**WHAT YOU WILL DO:**
State how many lines in the entries below contain "Index". Write nothing but the number.

--- SUPPLIED RECORDS Enclosed Below ---

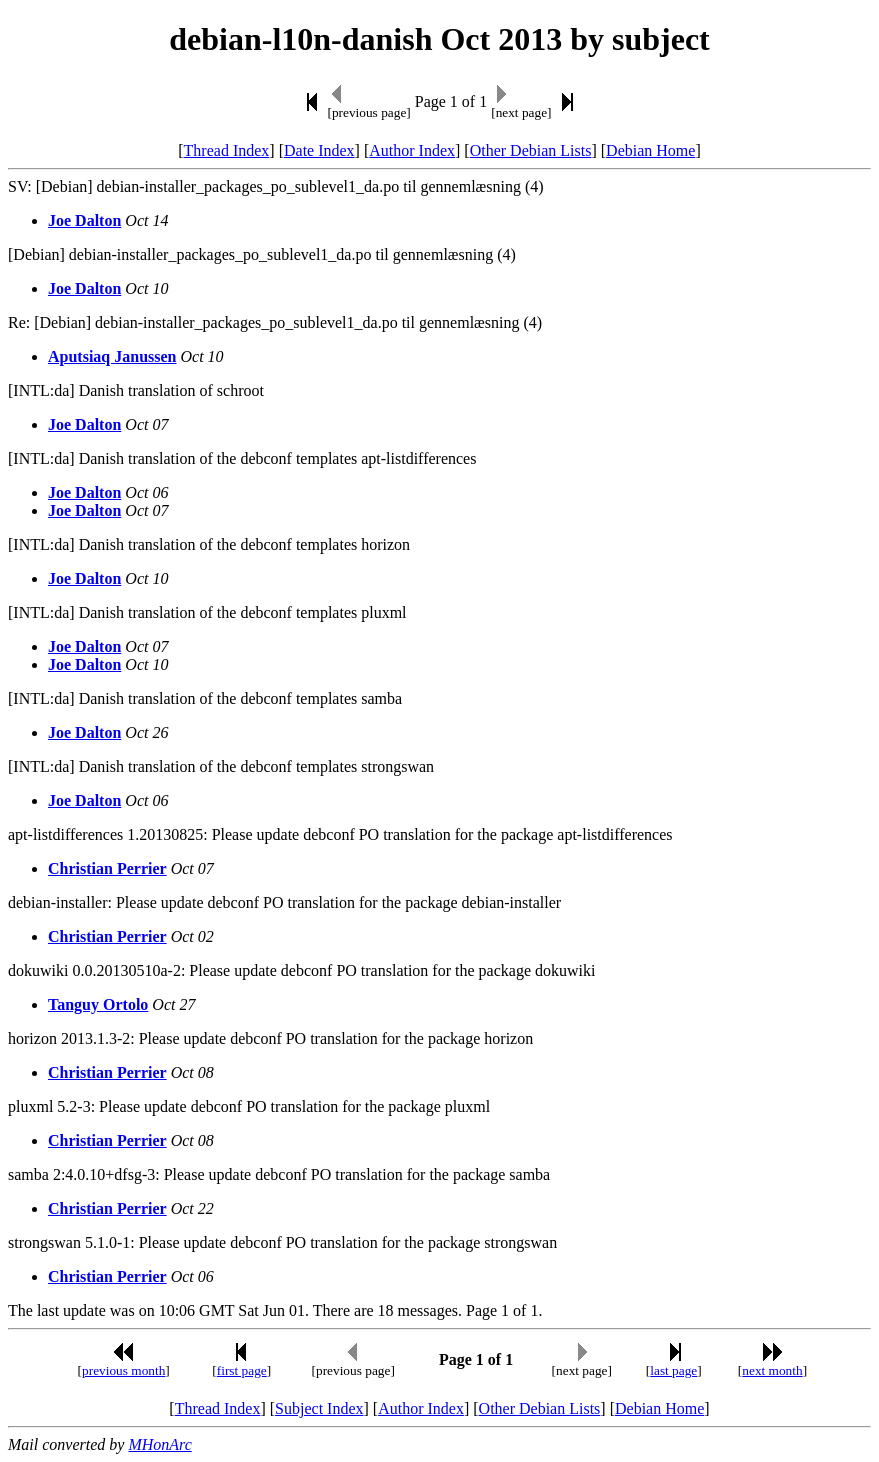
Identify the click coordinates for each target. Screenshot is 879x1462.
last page (673, 1370)
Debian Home (650, 150)
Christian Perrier (107, 868)
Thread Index (227, 150)
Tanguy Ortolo (98, 1004)
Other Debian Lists (531, 150)
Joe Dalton (84, 220)
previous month (123, 1370)
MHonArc (159, 1444)
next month (772, 1370)
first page (242, 1370)
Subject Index (319, 1408)
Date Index (319, 150)
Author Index (412, 150)
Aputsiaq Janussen (112, 356)
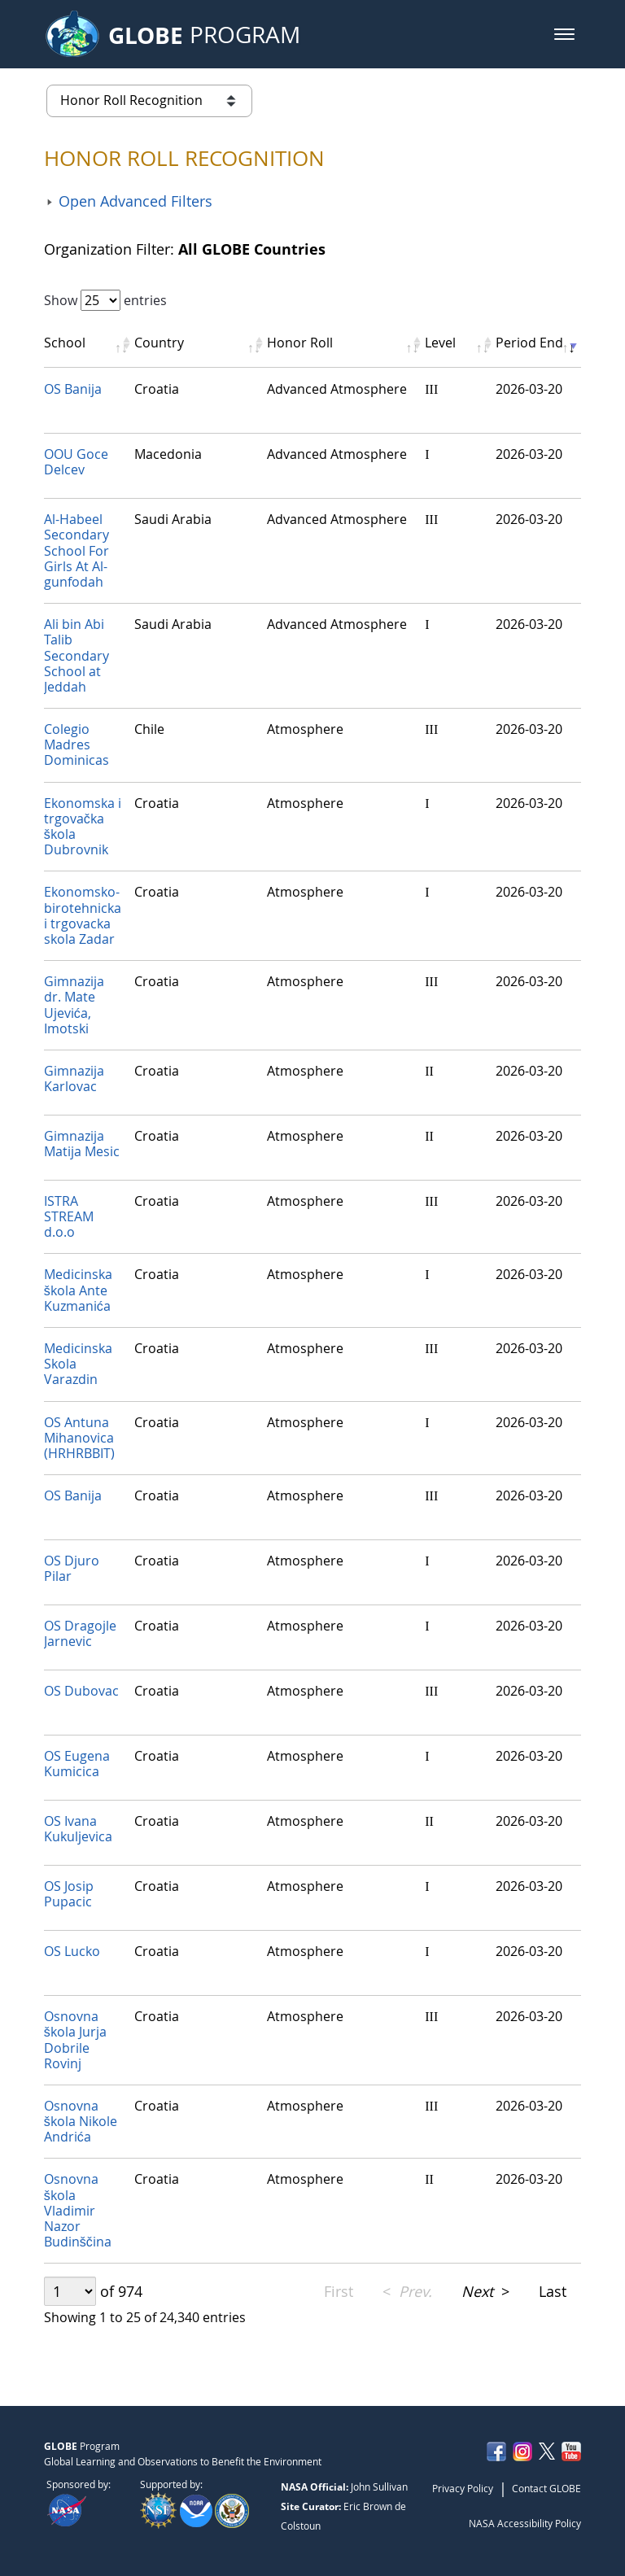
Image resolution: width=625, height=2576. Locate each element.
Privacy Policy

--- End of Enclosed SUPPLIED RECORDS ---

**SOLUTION:**
4